When Owen came into the Pink Oval Room the following morning, he was shuffling, his shoulders bowed, his head down.
“Bloody goodness, Owen, straighten up. Stop looking like a defeated dog or a nobleman ready to lay his head on the French block. That’s it, shoulders back. Listen, now, I need you.”
That brought his head up in an instant. “You need me, Caroline?”
“I certainly needed you last night and you saved the day, why not again?”
“Well, actually, North did—”
“North tried, but it was you who saved me, and North’s hide as well. Stop shaking your head. You did save both of us. Stop acting modest. It doesn’t become you. Now, I have a proposition for you.”
“Something to do with my father?”
“No. We will discuss what to do with your father later today. This is just you, Owen, just you. Now listen.”

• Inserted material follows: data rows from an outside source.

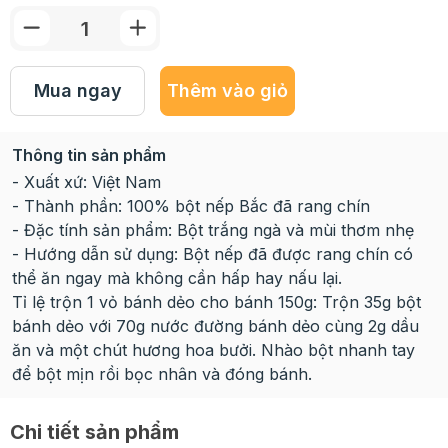
Mua ngay
Thêm vào giỏ
Thông tin sản phẩm
- Xuất xứ: Việt Nam
- Thành phần: 100% bột nếp Bắc đã rang chín
- Đặc tính sản phẩm: Bột trắng ngà và mùi thơm nhẹ
- Hướng dẫn sử dụng: Bột nếp đã được rang chín có
thể ăn ngay mà không cần hấp hay nấu lại.
Tỉ lệ trộn 1 vỏ bánh dẻo cho bánh 150g: Trộn 35g bột
bánh dẻo với 70g nước đường bánh dẻo cùng 2g dầu
ăn và một chút hương hoa bưởi. Nhào bột nhanh tay
để bột mịn rồi bọc nhân và đóng bánh.
Chi tiết sản phẩm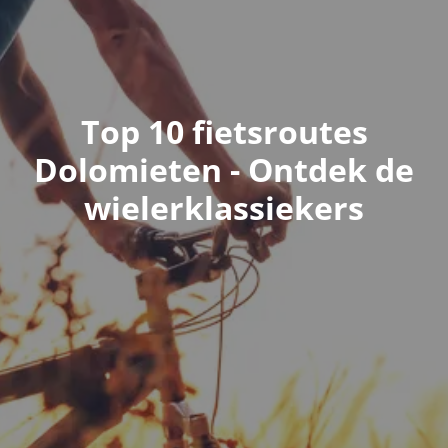
Top 10 fietsroutes
Dolomieten - Ontdek de
wielerklassiekers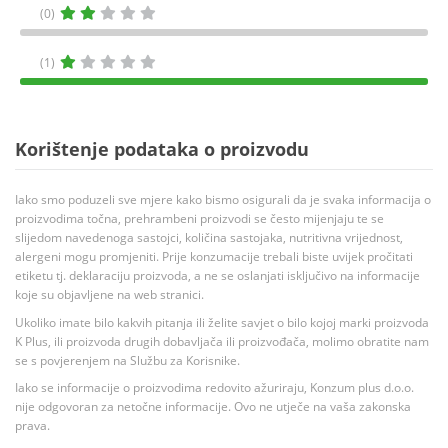
(0)
(1)
Korištenje podataka o proizvodu
Iako smo poduzeli sve mjere kako bismo osigurali da je svaka informacija o
proizvodima točna, prehrambeni proizvodi se često mijenjaju te se
slijedom navedenoga sastojci, količina sastojaka, nutritivna vrijednost,
alergeni mogu promjeniti. Prije konzumacije trebali biste uvijek pročitati
etiketu tj. deklaraciju proizvoda, a ne se oslanjati isključivo na informacije
koje su objavljene na web stranici.
Ukoliko imate bilo kakvih pitanja ili želite savjet o bilo kojoj marki proizvoda
K Plus, ili proizvoda drugih dobavljača ili proizvođača, molimo obratite nam
se s povjerenjem na Službu za Korisnike.
Iako se informacije o proizvodima redovito ažuriraju, Konzum plus d.o.o.
nije odgovoran za netočne informacije. Ovo ne utječe na vaša zakonska
prava.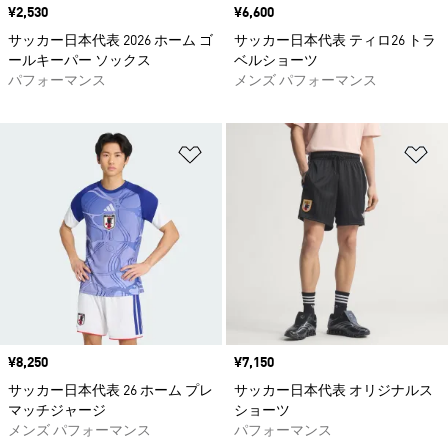
価格
¥2,530
価格
¥6,600
サッカー日本代表 2026 ホーム ゴ
サッカー日本代表 ティロ26 トラ
ールキーパー ソックス
ベルショーツ
パフォーマンス
メンズ パフォーマンス
ほしいものリストに追加
ほ
価格
¥8,250
価格
¥7,150
サッカー日本代表 26 ホーム プレ
サッカー日本代表 オリジナルス
マッチジャージ
ショーツ
メンズ パフォーマンス
パフォーマンス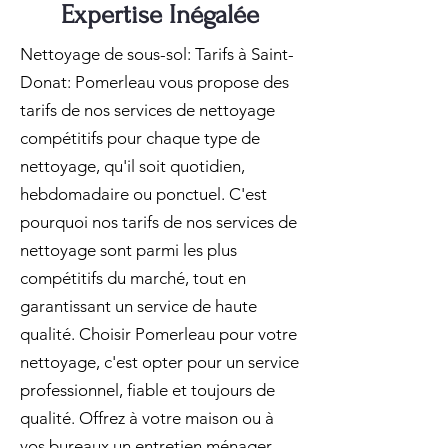
Expertise Inégalée
Nettoyage de sous-sol: Tarifs à Saint-
Donat: Pomerleau vous propose des
tarifs de nos services de nettoyage
compétitifs pour chaque type de
nettoyage, qu'il soit quotidien,
hebdomadaire ou ponctuel. C'est
pourquoi nos tarifs de nos services de
nettoyage sont parmi les plus
compétitifs du marché, tout en
garantissant un service de haute
qualité. Choisir Pomerleau pour votre
nettoyage, c'est opter pour un service
professionnel, fiable et toujours de
qualité. Offrez à votre maison ou à
vos bureaux un entretien ménager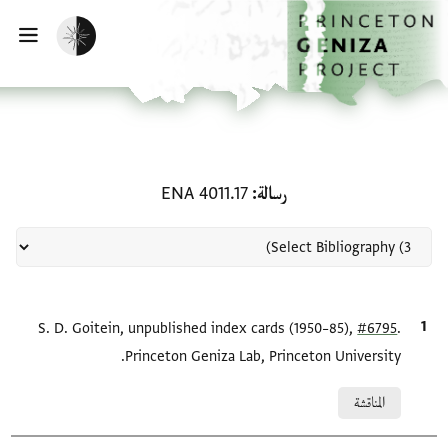
لصفحة الرئيسية
خطي إلى المحتوى الرئيسي
تفعيل الوضع المظلم
فتح 
منحة في رسالة: ENA 4011.17
رسالة
ENA 4011.17
.
#6795
الاقتباس المرجعي
S. D. Goitein, unpublished index cards (1950–85),
Princeton Geniza Lab, Princeton University.
Relation to document
المناقشة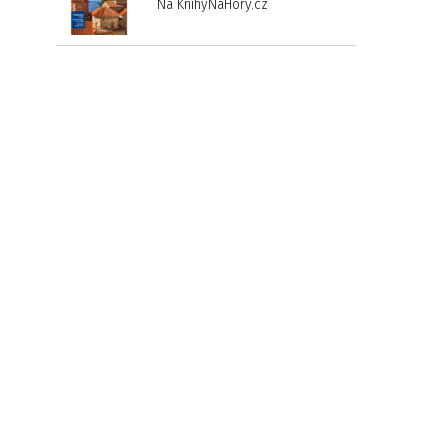
Na KnihyNaHory.cz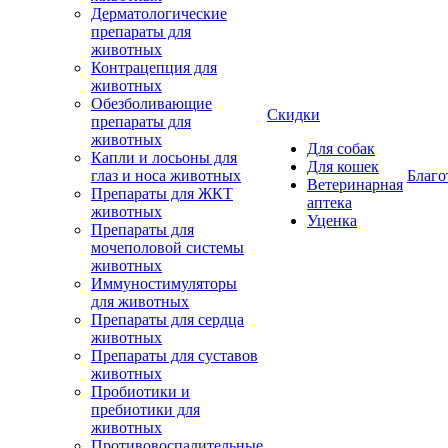
Дерматологические
препараты для
животных
Контрацепция для
животных
Обезболивающие
Скидки
препараты для
животных
Для собак
Капли и лосьоны для
Для кошек
глаз и носа животных
Благо
Ветеринарная
Препараты для ЖКТ
аптека
животных
Уценка
Препараты для
мочеполовой системы
животных
Иммуностимуляторы
для животных
Препараты для сердца
животных
Препараты для суставов
животных
Пробиотики и
пребиотики для
животных
Противовоспалительные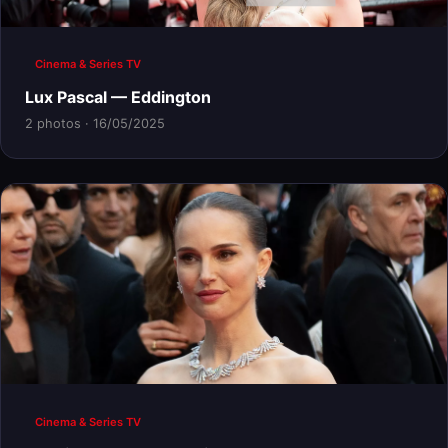
Cinema & Series TV
Lux Pascal — Eddington
2 photos · 16/05/2025
Cinema & Series TV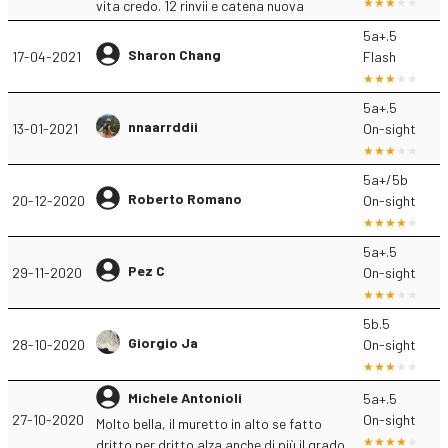
vita credo. 12 rinvii e catena nuova
5a+.5
Sharon Chang
17-04-2021
Flash
5a+.5
nnaarrddii
13-01-2021
On-sight
5a+/5b
Roberto Romano
20-12-2020
On-sight
5a+.5
Pez C
29-11-2020
On-sight
5b.5
Giorgio Ja
28-10-2020
On-sight
Michele Antonioli
5a+.5
27-10-2020
On-sight
Molto bella, il muretto in alto se fatto
dritto per dritto alza anche di più il grado.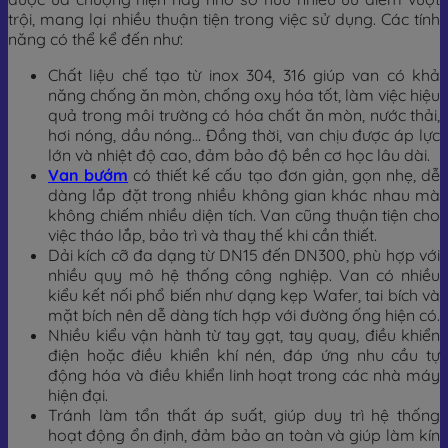
trội, mang lại nhiều thuận tiện trong việc sử dụng. Các tính
năng có thể kể đến như:
Chất liệu chế tạo từ inox 304, 316 giúp van có khả
năng chống ăn mòn, chống oxy hóa tốt, làm việc hiệu
quả trong môi trường có hóa chất ăn mòn, nước thải,
hơi nóng, dầu nóng… Đồng thời, van chịu được áp lực
lớn và nhiệt độ cao, đảm bảo độ bền cơ học lâu dài.
Van bướm
có thiết kế cấu tạo đơn giản, gọn nhẹ, dễ
dàng lắp đặt trong nhiều không gian khác nhau mà
không chiếm nhiều diện tích. Van cũng thuận tiện cho
việc tháo lắp, bảo trì và thay thế khi cần thiết.
Dải kích cỡ đa dạng từ DN15 đến DN300, phù hợp với
nhiều quy mô hệ thống công nghiệp. Van có nhiều
kiểu kết nối phổ biến như dạng kẹp Wafer, tai bích và
mặt bích nên dễ dàng tích hợp với đường ống hiện có.
Nhiều kiểu vận hành từ tay gạt, tay quay, điều khiển
điện hoặc điều khiển khí nén, đáp ứng nhu cầu tự
động hóa và điều khiển linh hoạt trong các nhà máy
hiện đại.
Tránh làm tổn thất áp suất, giúp duy trì hệ thống
hoạt động ổn định, đảm bảo an toàn và giúp làm kín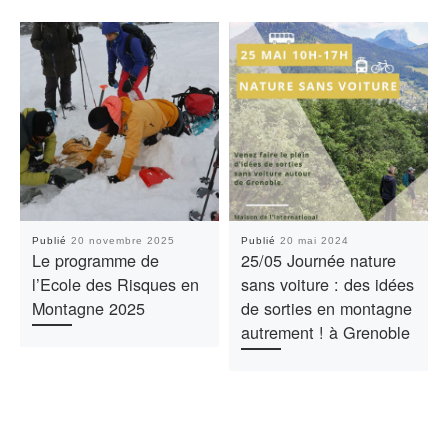
Publié
20 novembre 2025
Publié
20 mai 2024
Le programme de
25/05 Journée nature
l’Ecole des Risques en
sans voiture : des idées
Montagne 2025
de sorties en montagne
autrement ! à Grenoble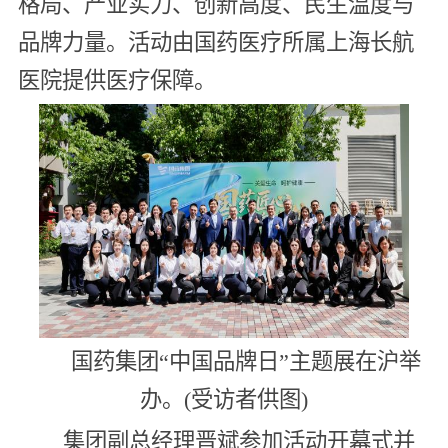
格局、产业实力、创新高度、民生温度与
品牌力量。活动由国药医疗所属上海长航
医院提供医疗保障。
国药集团“中国品牌日”主题展在沪举
办。(受访者供图)
集团副总经理晋斌参加活动开幕式并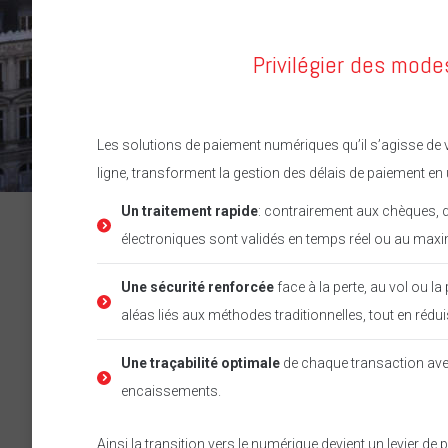
Privilégier des mod
Les solutions de paiement numériques qu’il s’agisse de
ligne, transforment la gestion des délais de paiement e
Un traitement rapide
: contrairement aux chèques, q
électroniques sont validés en temps réel ou au ma
Une sécurité renforcée
face à la perte, au vol ou la
aléas liés aux méthodes traditionnelles, tout en rédu
Une traçabilité optimale
de chaque transaction avec
encaissements.
Ainsi la transition vers le numérique devient un levier 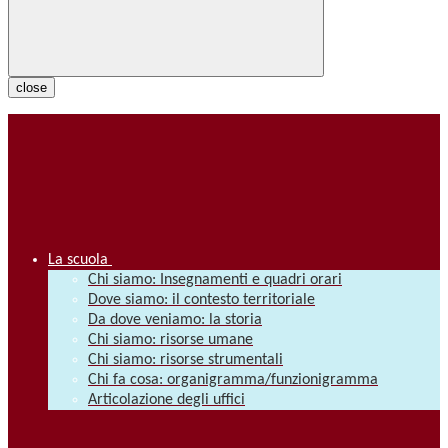
close
La scuola
Chi siamo: Insegnamenti e quadri orari
Dove siamo: il contesto territoriale
Da dove veniamo: la storia
Chi siamo: risorse umane
Chi siamo: risorse strumentali
Chi fa cosa: organigramma/funzionigramma
Articolazione degli uffici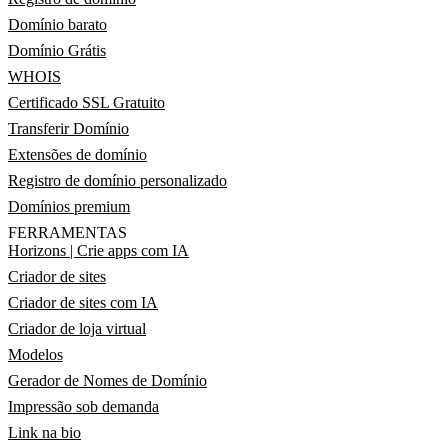
Domínio barato
Domínio Grátis
WHOIS
Certificado SSL Gratuito
Transferir Domínio
Extensões de domínio
Registro de domínio personalizado
Domínios premium
FERRAMENTAS
Horizons | Crie apps com IA
Criador de sites
Criador de sites com IA
Criador de loja virtual
Modelos
Gerador de Nomes de Domínio
Impressão sob demanda
Link na bio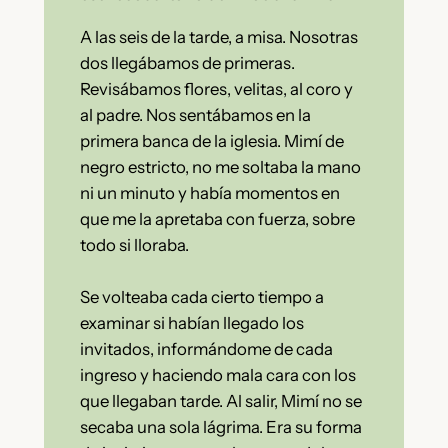
A las seis de la tarde, a misa. Nosotras
dos llegábamos de primeras.
Revisábamos flores, velitas, al coro y
al padre. Nos sentábamos en la
primera banca de la iglesia. Mimí de
negro estricto, no me soltaba la mano
ni un minuto y había momentos en
que me la apretaba con fuerza, sobre
todo si lloraba.
Se volteaba cada cierto tiempo a
examinar si habían llegado los
invitados, informándome de cada
ingreso y haciendo mala cara con los
que llegaban tarde. Al salir, Mimí no se
secaba una sola lágrima. Era su forma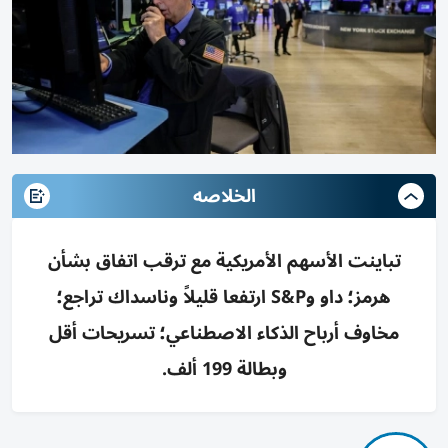
الخلاصه
تباينت الأسهم الأمريكية مع ترقب اتفاق بشأن
هرمز؛ داو وS&P ارتفعا قليلاً وناسداك تراجع؛
مخاوف أرباح الذكاء الاصطناعي؛ تسريحات أقل
وبطالة 199 ألف.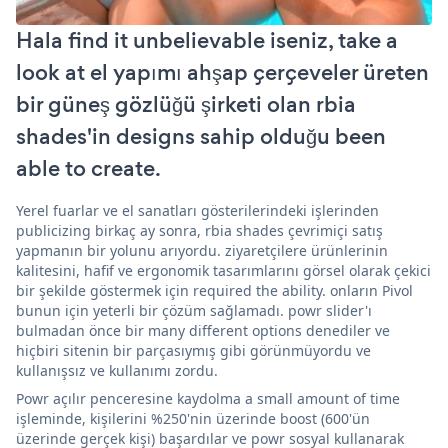
Hala find it unbelievable iseniz, take a
look at el yapımı ahşap çerçeveler üreten
bir güneş gözlüğü şirketi olan rbia
shades'in designs sahip olduğu been
able to create.
Yerel fuarlar ve el sanatları gösterilerindeki işlerinden
publicizing birkaç ay sonra, rbia shades çevrimiçi satış
yapmanın bir yolunu arıyordu. ziyaretçilere ürünlerinin
kalitesini, hafif ve ergonomik tasarımlarını görsel olarak çekici
bir şekilde göstermek için required the ability. onların Pivol
bunun için yeterli bir çözüm sağlamadı. powr slider'ı
bulmadan önce bir many different options denediler ve
hiçbiri sitenin bir parçasıymış gibi görünmüyordu ve
kullanışsız ve kullanımı zordu.
Powr açılır penceresine kaydolma a small amount of time
işleminde, kişilerini %250'nin üzerinde boost (600'ün
üzerinde gerçek kişi) başardılar ve powr sosyal kullanarak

Two hours later at Scrilady Hall, Owen tracked down his prey, namely Bennett Penrose, in the back gentleman’s smoking room. He was sitting in a very large wing chair, as unmoving as a statue. Owen strode over to him, came to a halt directly in front of him, and came right to the point, for he’d rehearsed it over and over all the way from Mount Hawke.
“You shouldn’t have left Caroline alone, Penrose. You were a fool and she could have been forced to marry my father.”
Bennett Penrose had a hangover that could have felled a bull. He heard the man’s words, but all he could do was moan and hold himself very still, and wish the fellow would go away.